▶ [DATA SECTION]
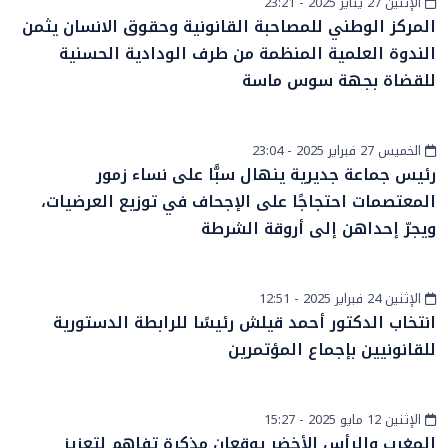
الإثنين 27 يناير 2025 - 23:21
أخبار عامة
المركز الوطني للمصاحبة القانونية وحقوق الانسان يثمن
الندوة العلمية المنظمة من طرف الودادية الحسنية
للقضاة بجهة سوس ماسة
الخميس 27 فبراير 2025 - 23:04
أخبار الصحراء
رئيس جماعة جديرية ينهال سبًّا على نساء زمور
المعتصمات احتجاجًا على الإجحاف في توزيع العرضيات،
ويجرّ إحداهن إلى أروقة الشرطة
الإثنين 24 فبراير 2025 - 12:51
سياسة
انتخاب الدكتور أحمد قيلش رئيسًا للرابطة الدستورية
للقانونيين بإجماع المؤتمرين
الإثنين 12 مايو 2025 - 15:27
أخبار عامة
المغرب والرأس الأخضر يوقعان مذكرة تفاهم لتعزيز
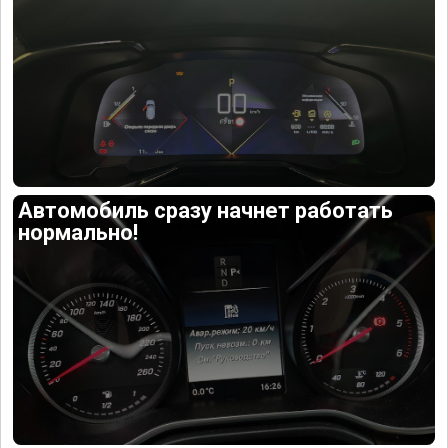
Автомобиль сразу начнет работать
нормально!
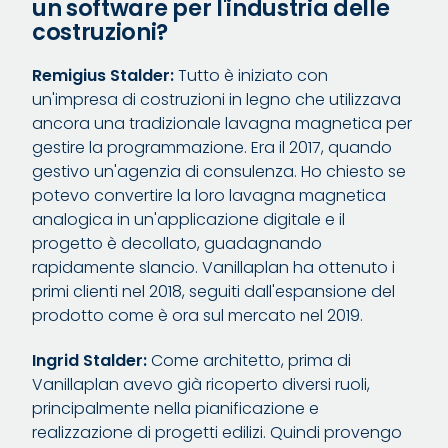
un software per l'industria delle
costruzioni?
Remigius Stalder:
Tutto è iniziato con
un'impresa di costruzioni in legno che utilizzava
ancora una tradizionale lavagna magnetica per
gestire la programmazione. Era il 2017, quando
gestivo un'agenzia di consulenza. Ho chiesto se
potevo convertire la loro lavagna magnetica
analogica in un'applicazione digitale e il
progetto è decollato, guadagnando
rapidamente slancio. Vanillaplan ha ottenuto i
primi clienti nel 2018, seguiti dall'espansione del
prodotto come è ora sul mercato nel 2019.
Ingrid Stalder:
Come architetto, prima di
Vanillaplan avevo già ricoperto diversi ruoli,
principalmente nella pianificazione e
realizzazione di progetti edilizi. Quindi provengo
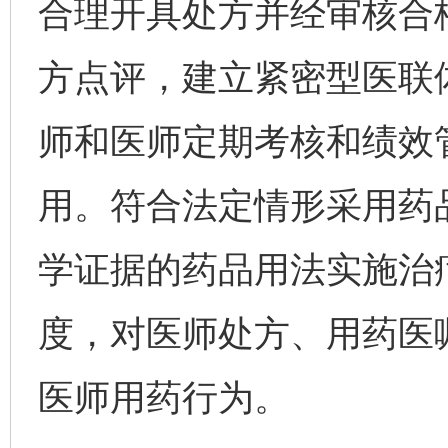
合理开具处方并经审核合
方点评，建立紧密型医联
师和医师定期考核和绩效
用。符合法定情形采用药
学证据的药品用法实施治
度，对医师处方、用药医
医师用药行为。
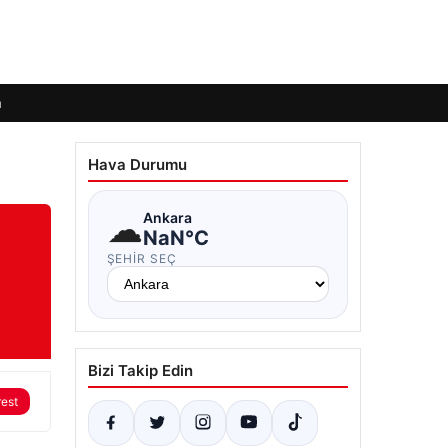
m
Hava Durumu
☁
Ankara
NaN°C
ŞEHIR SEÇ
Bizi Takip Edin
rest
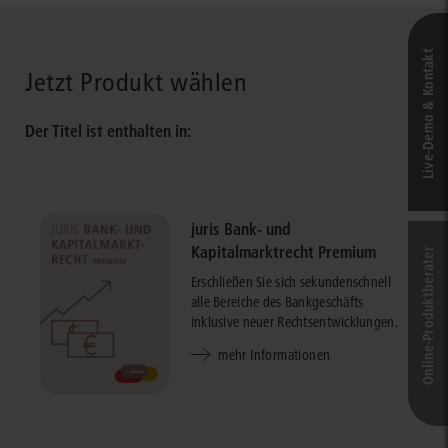
Live‑Demo & Kontakt
Jetzt Produkt wählen
Der Titel ist enthalten in:
juris Bank- und
Kapitalmarktrecht Premium
Online-Produkt­berater
Erschließen Sie sich sekundenschnell
alle Bereiche des Bankgeschäfts
inklusive neuer Rechtsentwicklungen.
mehr Informationen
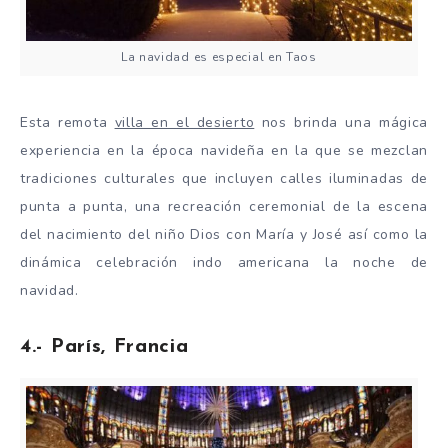
La navidad es especial en Taos
Esta remota
villa en el desierto
nos brinda una mágica
experiencia en la época navideña en la que se mezclan
tradiciones culturales que incluyen calles iluminadas de
punta a punta, una recreación ceremonial de la escena
del nacimiento del niño Dios con María y José así como la
dinámica celebración indo americana la noche de
navidad.
4.- París, Francia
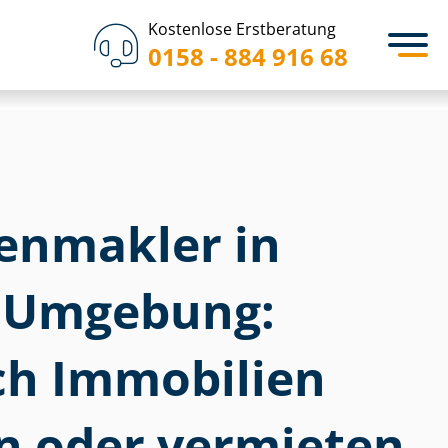
Kostenlose Erstberatung
0158 - 884 916 68
­en­mak­ler in
 Umgebung:
ich Immobilien
n oder vermieten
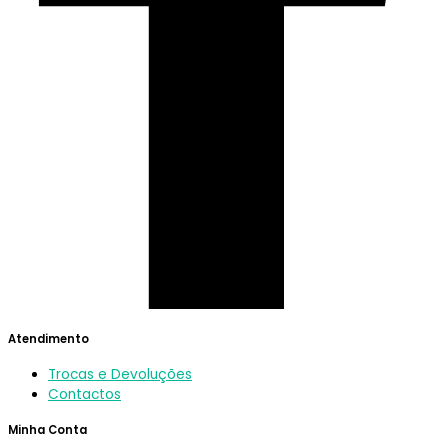
Atendimento
Trocas e Devoluções
Contactos
Minha Conta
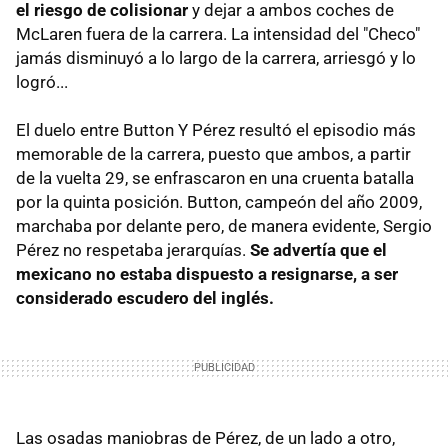
el riesgo de colisionar
y dejar a ambos coches de
McLaren fuera de la carrera. La intensidad del "Checo"
jamás disminuyó a lo largo de la carrera, arriesgó y lo
logró...
El duelo entre Button Y Pérez resultó el episodio más
memorable de la carrera, puesto que ambos, a partir
de la vuelta 29, se enfrascaron en una cruenta batalla
por la quinta posición. Button, campeón del año 2009,
marchaba por delante pero, de manera evidente, Sergio
Pérez no respetaba jerarquías.
Se advertía que el
mexicano no estaba dispuesto a resignarse, a ser
considerado escudero del inglés.
Las osadas maniobras de Pérez, de un lado a otro,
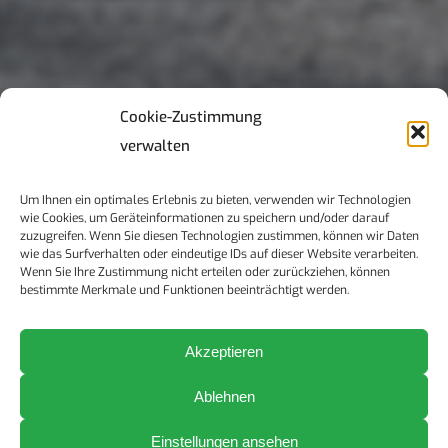
Cookie-Zustimmung
verwalten
Um Ihnen ein optimales Erlebnis zu bieten, verwenden wir Technologien
wie Cookies, um Geräteinformationen zu speichern und/oder darauf
zuzugreifen. Wenn Sie diesen Technologien zustimmen, können wir Daten
wie das Surfverhalten oder eindeutige IDs auf dieser Website verarbeiten.
Wenn Sie Ihre Zustimmung nicht erteilen oder zurückziehen, können
bestimmte Merkmale und Funktionen beeinträchtigt werden.
Akzeptieren
Ablehnen
Einstellungen ansehen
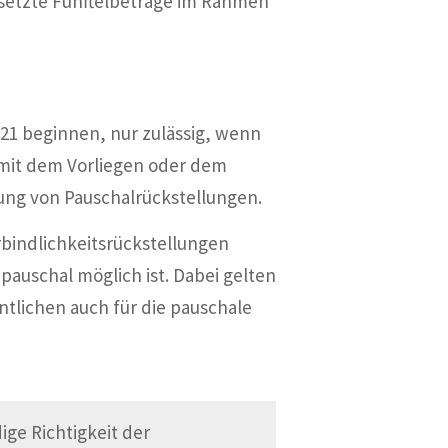
gesetzte Fünftelbeträge im Rahmen
2021 beginnen, nur zulässig, wenn
mit dem Vorliegen oder dem
ldung von Pauschalrückstellungen.
erbindlichkeitsrückstellungen
uschal möglich ist. Dabei gelten
tlichen auch für die pauschale
ge Richtigkeit der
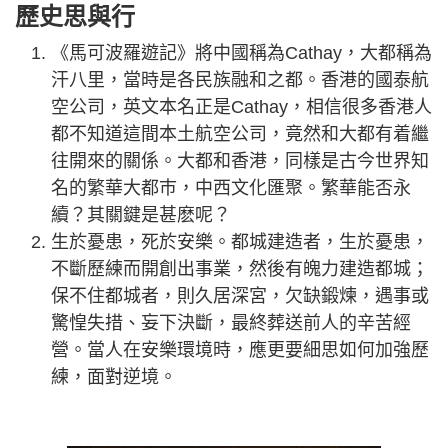
歷史思與行
《馬可波羅遊記》將中國稱為Cathay，大都稱為
汗八里，當時是各民族融和之都。香港的國泰航
空公司，英文本名正是Cathay，相信很多香港人
都不知道這間本土航空公司，竟然和大都有着繼
往開來的關係。大都和香港，同樣是古今世界知
名的繁華大都巿，中西文化匯聚。繁華能否永
續？其關鍵是甚麽呢？
生於憂患，死於安樂。都城建造者，生於憂患，
不斷歷練而開創出事業，然後有魄力建造都城；
保不住都城者，則久居深宮，欠缺鍛煉，遇事或
驚惶失措、妄下決斷，最終葬送前人的辛苦經
營。當人在安樂環境時，應更要細思如何加強歷
練，面對逆境。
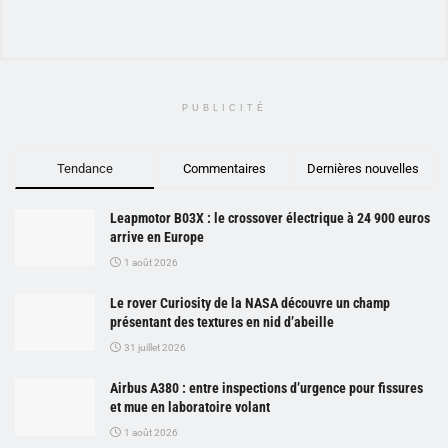
PUBLICITÉ
Tendance
Commentaires
Dernières nouvelles
Leapmotor B03X : le crossover électrique à 24 900 euros
arrive en Europe
1 août 2026
Le rover Curiosity de la NASA découvre un champ
présentant des textures en nid d’abeille
31 juillet 2026
Airbus A380 : entre inspections d’urgence pour fissures
et mue en laboratoire volant
1 août 2026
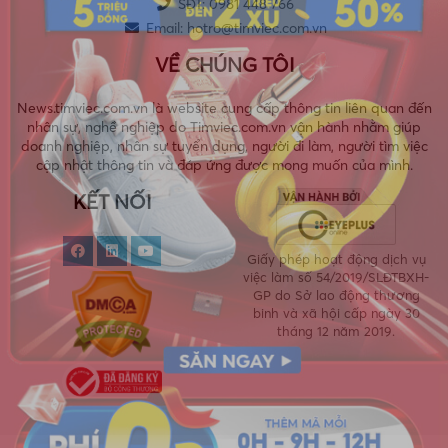
SĐT: 0981 448 766
Email:
hotro@timviec.com.vn
VỀ CHÚNG TÔI
News.timviec.com.vn là website cung cấp thông tin liên quan đến
nhân sự, nghề nghiệp do Timviec.com.vn vận hành nhằm giúp
doanh nghiệp, nhân sự tuyển dụng, người đi làm, người tìm việc
cập nhật thông tin và đáp ứng được mong muốn của mình.
KẾT NỐI
Giấy phép hoạt động dịch vụ
việc làm số 54/2019/SLĐTBXH-
GP do Sở lao động thương
binh và xã hội cấp ngày 30
tháng 12 năm 2019.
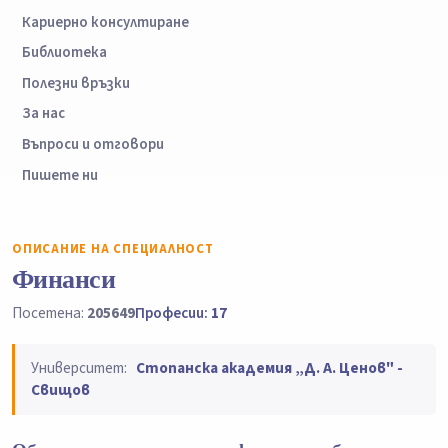
Кариерно консултиране
Библиотека
Полезни връзки
За нас
Въпроси и отговори
Пишете ни
ОПИСАНИЕ НА СПЕЦИАЛНОСТ
Финанси
Посетена:
205649
Професии:
17
Университет:
Стопанска академия „Д. А. Ценов" -
Свищов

▶ [YOUR INSTRUCTIONS]
Write out the records above exactly. Begin with the first line, end with the line holding "un'impresa di costruzioni", and drop the pictures.

▶ [SOLUTION FOR THIS TASK]
الإثنين 27 يناير 2025 - 23:21
أخبار عامة
المركز الوطني للمصاحبة القانونية وحقوق الانسان يثمن
الندوة العلمية المنظمة من طرف الودادية الحسنية
للقضاة بجهة سوس ماسة
الخميس 27 فبراير 2025 - 23:04
أخبار الصحراء
رئيس جماعة جديرية ينهال سبًّا على نساء زمور
المعتصمات احتجاجًا على الإجحاف في توزيع العرضيات،
ويجرّ إحداهن إلى أروقة الشرطة
الإثنين 24 فبراير 2025 - 12:51
سياسة
انتخاب الدكتور أحمد قيلش رئيسًا للرابطة الدستورية
للقانونيين بإجماع المؤتمرين
الإثنين 12 مايو 2025 - 15:27
أخبار عامة
المغرب والرأس الأخضر يوقعان مذكرة تفاهم لتعزيز
Автомобиль сразу начнет работать
нормально!
un software per l'industria delle
costruzioni?
Remigius Stalder:
Tutto è iniziato con
un'impresa di costruzioni in legno che utilizzava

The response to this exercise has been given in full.